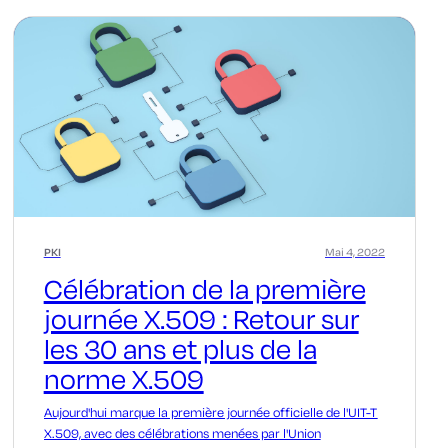
PKI
Mai 4, 2022
Célébration de la première
journée X.509 : Retour sur
les 30 ans et plus de la
norme X.509
Aujourd'hui marque la première journée officielle de l'UIT-T
X.509, avec des célébrations menées par l'Union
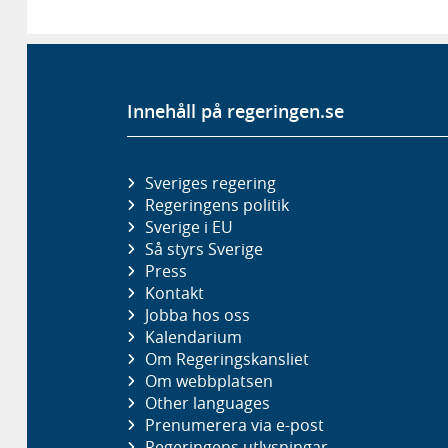
Innehåll på regeringen.se
Sveriges regering
Regeringens politik
Sverige i EU
Så styrs Sverige
Press
Kontakt
Jobba hos oss
Kalendarium
Om Regeringskansliet
Om webbplatsen
Other languages
Prenumerera via e-post
Regeringens utlysningar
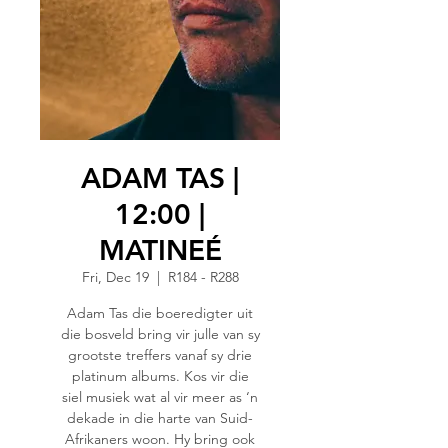
ADAM TAS |
12:00 |
MATINEÉ
Fri, Dec 19
  |  
R184 - R288
Adam Tas die boeredigter uit
die bosveld bring vir julle van sy
grootste treffers vanaf sy drie
platinum albums. Kos vir die
siel musiek wat al vir meer as ‘n
dekade in die harte van Suid-
Afrikaners woon. Hy bring ook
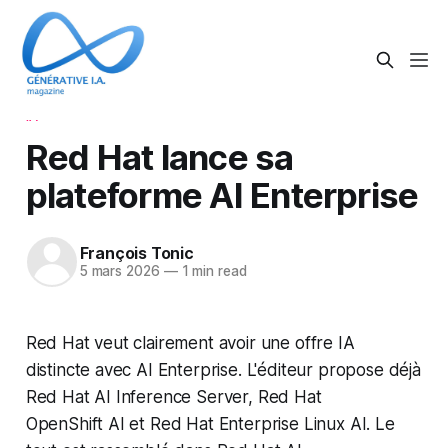
IA
Red Hat lance sa
plateforme AI Enterprise
François Tonic
5 mars 2026
—
1 min read
Red Hat veut clairement avoir une offre IA
distincte avec AI Enterprise. L'éditeur propose déjà
Red Hat AI Inference Server, Red Hat
OpenShift AI et Red Hat Enterprise Linux AI. Le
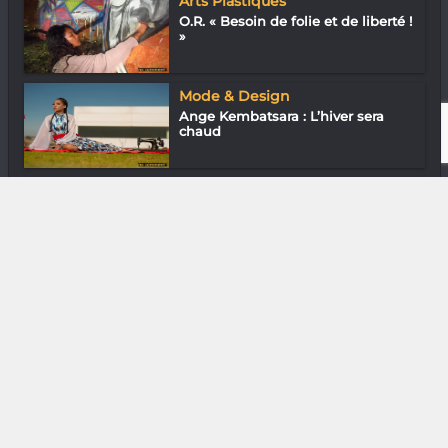
Arts Plastiques
O.R. « Besoin de folie et de liberté !
»
Mode & Design
Ange Kembatsara : L’hiver sera
chaud
Musique
Imiangaly « À Mada on est trop
dans le c...
DIVERS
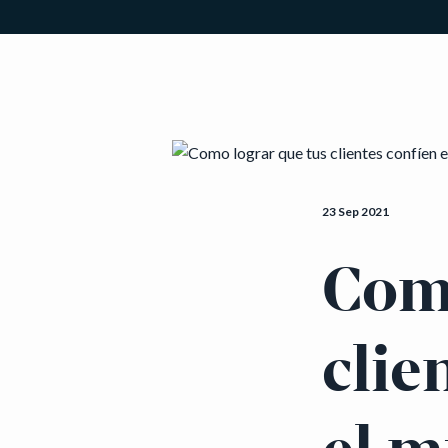
23 Sep 2021
Como
clie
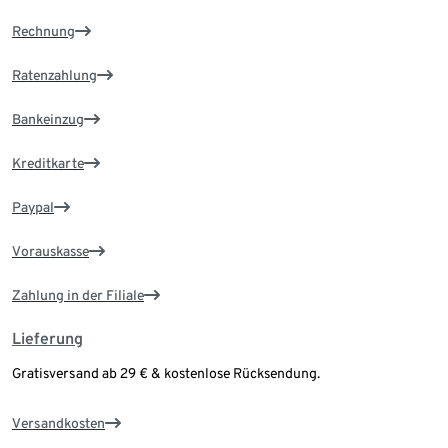
Rechnung
Ratenzahlung
Bankeinzug
Kreditkarte
Paypal
Vorauskasse
Zahlung in der Filiale
Lieferung
Gratisversand ab 29 € & kostenlose Rücksendung.
Versandkosten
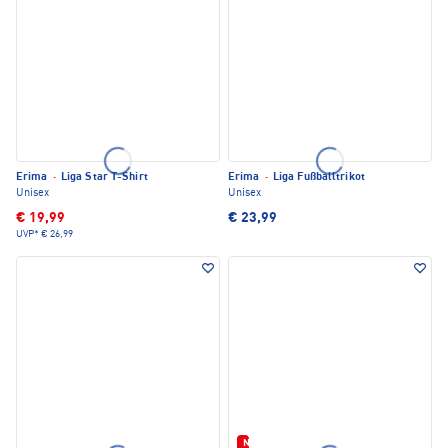
Erima
·
Liga Star T-Shirt
Erima
·
Liga Fußballtrikot
Unisex
Unisex
€ 19,99
€ 23,99
UVP*
€ 26,99
Neu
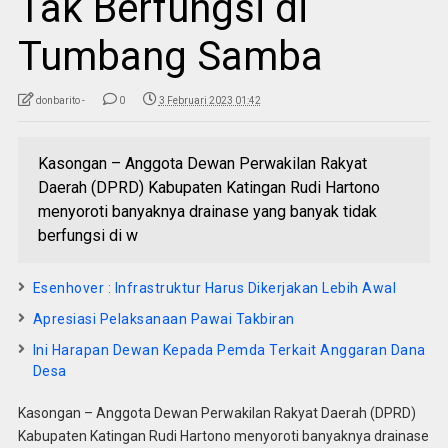
Tak Berfungsi di
Tumbang Samba
donbarito -
0
3 Februari 2023 01:42
Kasongan – Anggota Dewan Perwakilan Rakyat
Daerah (DPRD) Kabupaten Katingan Rudi Hartono
menyoroti banyaknya drainase yang banyak tidak
berfungsi di w
Esenhover : Infrastruktur Harus Dikerjakan Lebih Awal
Apresiasi Pelaksanaan Pawai Takbiran
Ini Harapan Dewan Kepada Pemda Terkait Anggaran Dana
Desa
Kasongan – Anggota Dewan Perwakilan Rakyat Daerah (DPRD)
Kabupaten Katingan Rudi Hartono menyoroti banyaknya drainase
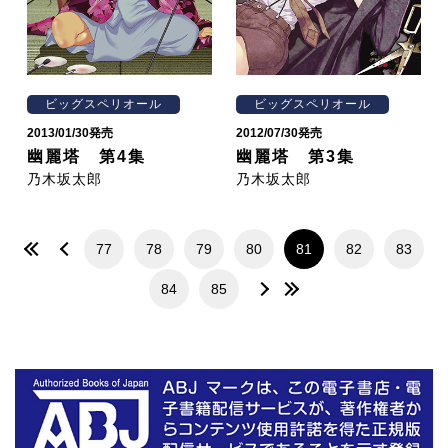
ビッグスペリオール
ビッグスペリオール
2013/01/30発売
2012/07/30発売
幽麗塔 第4集
幽麗塔 第3集
乃木坂太郎
乃木坂太郎
77
78
79
80
81
82
83
84
85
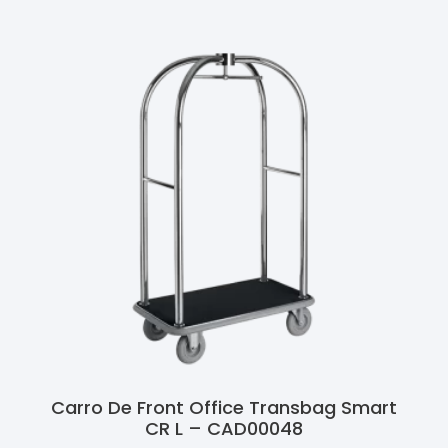
Carro De Front Office Transbag Smart
CR L – CAD00048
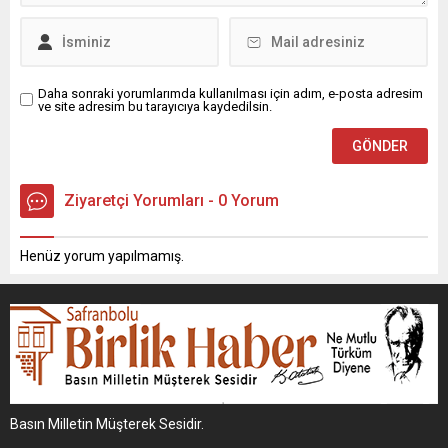
Daha sonraki yorumlarımda kullanılması için adım, e-posta adresim
ve site adresim bu tarayıcıya kaydedilsin.
Ziyaretçi Yorumları - 0 Yorum
Henüz yorum yapılmamış.
Basın Milletin Müşterek Sesidir.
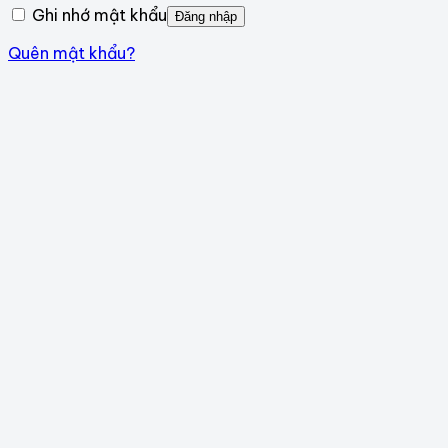
Ghi nhớ mật khẩu
Đăng nhập
Quên mật khẩu?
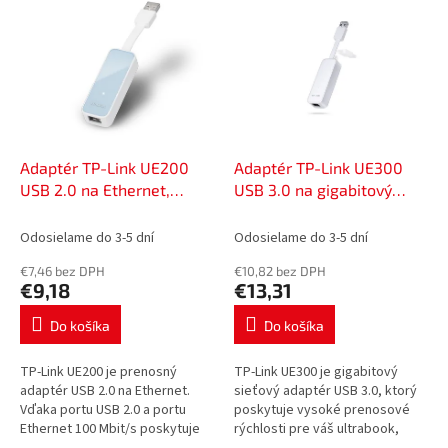
o
ý
d
p
u
i
k
s
t
p
o
r
v
o
d
Adaptér TP-Link UE200
Adaptér TP-Link UE300
u
USB 2.0 na Ethernet,
USB 3.0 na gigabitový
k
52050012
Ethernet, 52050010
t
Odosielame do 3-5 dní
Odosielame do 3-5 dní
o
€7,46 bez DPH
€10,82 bez DPH
v
€9,18
€13,31
Do košíka
Do košíka
TP-Link UE200 je prenosný
TP-Link UE300 je gigabitový
adaptér USB 2.0 na Ethernet.
sieťový adaptér USB 3.0, ktorý
Vďaka portu USB 2.0 a portu
poskytuje vysoké prenosové
Ethernet 100 Mbit/s poskytuje
rýchlosti pre váš ultrabook,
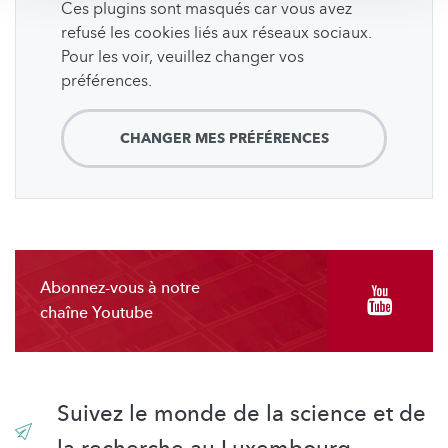
Ces plugins sont masqués car vous avez
refusé les cookies liés aux réseaux sociaux.
Pour les voir, veuillez changer vos
préférences.
CHANGER MES PRÉFÉRENCES
Abonnez-vous à notre
chaîne Youtube
Suivez le monde de la science et de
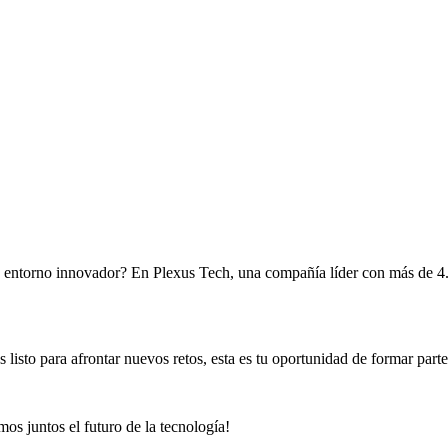
un entorno innovador? En Plexus Tech, una compañía líder con más de 4.
s listo para afrontar nuevos retos, esta es tu oportunidad de formar par
os juntos el futuro de la tecnología!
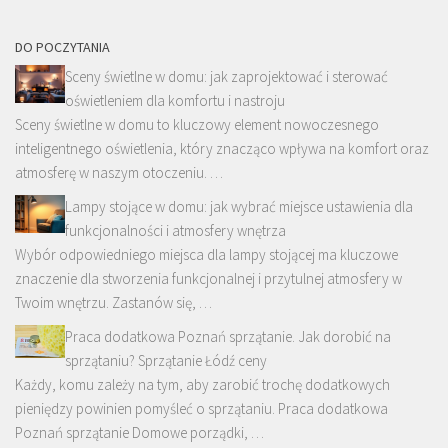
DO POCZYTANIA
Sceny świetlne w domu: jak zaprojektować i sterować
oświetleniem dla komfortu i nastroju
Sceny świetlne w domu to kluczowy element nowoczesnego
inteligentnego oświetlenia, który znacząco wpływa na komfort oraz
atmosferę w naszym otoczeniu. …
Lampy stojące w domu: jak wybrać miejsce ustawienia dla
funkcjonalności i atmosfery wnętrza
Wybór odpowiedniego miejsca dla lampy stojącej ma kluczowe
znaczenie dla stworzenia funkcjonalnej i przytulnej atmosfery w
Twoim wnętrzu. Zastanów się, …
Praca dodatkowa Poznań sprzątanie. Jak dorobić na
sprzątaniu? Sprzątanie Łódź ceny
Każdy, komu zależy na tym, aby zarobić trochę dodatkowych
pieniędzy powinien pomyśleć o sprzątaniu. Praca dodatkowa
Poznań sprzątanie Domowe porządki, …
########################################
Your task is to output the material word for word while leaving out every image.

# Your solution
PKI
Mai 4, 2022
Célébration de la première
journée X.509 : Retour sur
les 30 ans et plus de la
norme X.509
Aujourd'hui marque la première journée officielle de l'UIT-T
X.509, avec des célébrations menées par l'Union
Innehåll på regeringen.se
Sveriges regering
Regeringens politik
Sverige i EU
Så styrs Sverige
Press
Kontakt
Jobba hos oss
Kalendarium
Om Regeringskansliet
Om webbplatsen
Other languages
Prenumerera via e-post
Regeringens utlysningar
ADAM TAS |
12:00 |
MATINEÉ
Fri, Dec 19
  |  
R184 - R288
Adam Tas die boeredigter uit
die bosveld bring vir julle van sy
grootste treffers vanaf sy drie
platinum albums. Kos vir die
siel musiek wat al vir meer as ‘n
dekade in die harte van Suid-
Afrikaners woon. Hy bring ook
IA
Red Hat lance sa
plateforme AI Enterprise
François Tonic
5 mars 2026
—
1 min read
Red Hat veut clairement avoir une offre IA
distincte avec AI Enterprise. L'éditeur propose déjà
Red Hat AI Inference Server, Red Hat
OpenShift AI et Red Hat Enterprise Linux AI. Le
Arts Plastiques
O.R. « Besoin de folie et de liberté !
»
Mode & Design
Ange Kembatsara : L’hiver sera
chaud
Musique
Imiangaly « À Mada on est trop
dans le c...
DIVERS
23 Sep 2021
Como
clie
Rechnung
Ratenzahlung
Bankeinzug
Kreditkarte
Paypal
Vorauskasse
Zahlung in der Filiale
Lieferung
Gratisversand ab 29 € & kostenlose Rücksendung.
Versandkosten
Erima
·
Liga Star T-Shirt
Erima
·
Liga Fußballtrikot
Unisex
Unisex
€ 19,99
€ 23,99
UVP*
€ 26,99
Neu
Tak Berfungsi di
Tumbang Samba
donbarito -
0
3 Februari 2023 01:42
Kasongan – Anggota Dewan Perwakilan Rakyat
Daerah (DPRD) Kabupaten Katingan Rudi Hartono
menyoroti banyaknya drainase yang banyak tidak
berfungsi di w
Esenhover : Infrastruktur Harus Dikerjakan Lebih Awal
Apresiasi Pelaksanaan Pawai Takbiran
Ini Harapan Dewan Kepada Pemda Terkait Anggaran Dana
Desa
Kasongan – Anggota Dewan Perwakilan Rakyat Daerah (DPRD)
Kabupaten Katingan Rudi Hartono menyoroti banyaknya drainase
ビッグスペリオール
ビッグスペリオール
2013/01/30発売
2012/07/30発売
幽麗塔 第4集
幽麗塔 第3集
乃木坂太郎
乃木坂太郎
77
78
79
80
81
82
83
84
85
Carro De Front Office Transbag Smart
CR L – CAD00048
Daha sonraki yorumlarımda kullanılması için adım, e-posta adresim
ve site adresim bu tarayıcıya kaydedilsin.
Ziyaretçi Yorumları - 0 Yorum
Henüz yorum yapılmamış.
Basın Milletin Müşterek Sesidir.
Ghi nhớ mật khẩu
Đăng nhập
Quên mật khẩu?
o
ý
d
p
u
i
k
s
t
p
o
r
v
o
d
Adaptér TP-Link UE200
Adaptér TP-Link UE300
u
USB 2.0 na Ethernet,
USB 3.0 na gigabitový
k
52050012
Ethernet, 52050010
t
Odosielame do 3-5 dní
Odosielame do 3-5 dní
o
€7,46 bez DPH
€10,82 bez DPH
v
€9,18
€13,31
Do košíka
Do košíka
TP-Link UE200 je prenosný
TP-Link UE300 je gigabitový
adaptér USB 2.0 na Ethernet.
sieťový adaptér USB 3.0, ktorý
Vďaka portu USB 2.0 a portu
poskytuje vysoké prenosové
Ethernet 100 Mbit/s poskytuje
rýchlosti pre váš ultrabook,
Ces plugins sont masqués car vous avez
refusé les cookies liés aux réseaux sociaux.
Pour les voir, veuillez changer vos
préférences.
CHANGER MES PRÉFÉRENCES
Abonnez-vous à notre
chaîne Youtube
Suivez le monde de la science et de
un entorno innovador? En Plexus Tech, una compañía líder con más de 4.
s listo para afrontar nuevos retos, esta es tu oportunidad de formar par
os juntos el futuro de la tecnología!
DO POCZYTANIA
Sceny świetlne w domu: jak zaprojektować i sterować
oświetleniem dla komfortu i nastroju
Sceny świetlne w domu to kluczowy element nowoczesnego
inteligentnego oświetlenia, który znacząco wpływa na komfort oraz
atmosferę w naszym otoczeniu. …
Lampy stojące w domu: jak wybrać miejsce ustawienia dla
funkcjonalności i atmosfery wnętrza
Wybór odpowiedniego miejsca dla lampy stojącej ma kluczowe
znaczenie dla stworzenia funkcjonalnej i przytulnej atmosfery w
Twoim wnętrzu. Zastanów się, …
Praca dodatkowa Poznań sprzątanie. Jak dorobić na
sprzątaniu? Sprzątanie Łódź ceny
Każdy, komu zależy na tym, aby zarobić trochę dodatkowych
pieniędzy powinien pomyśleć o sprzątaniu. Praca dodatkowa
Poznań sprzątanie Domowe porządki, …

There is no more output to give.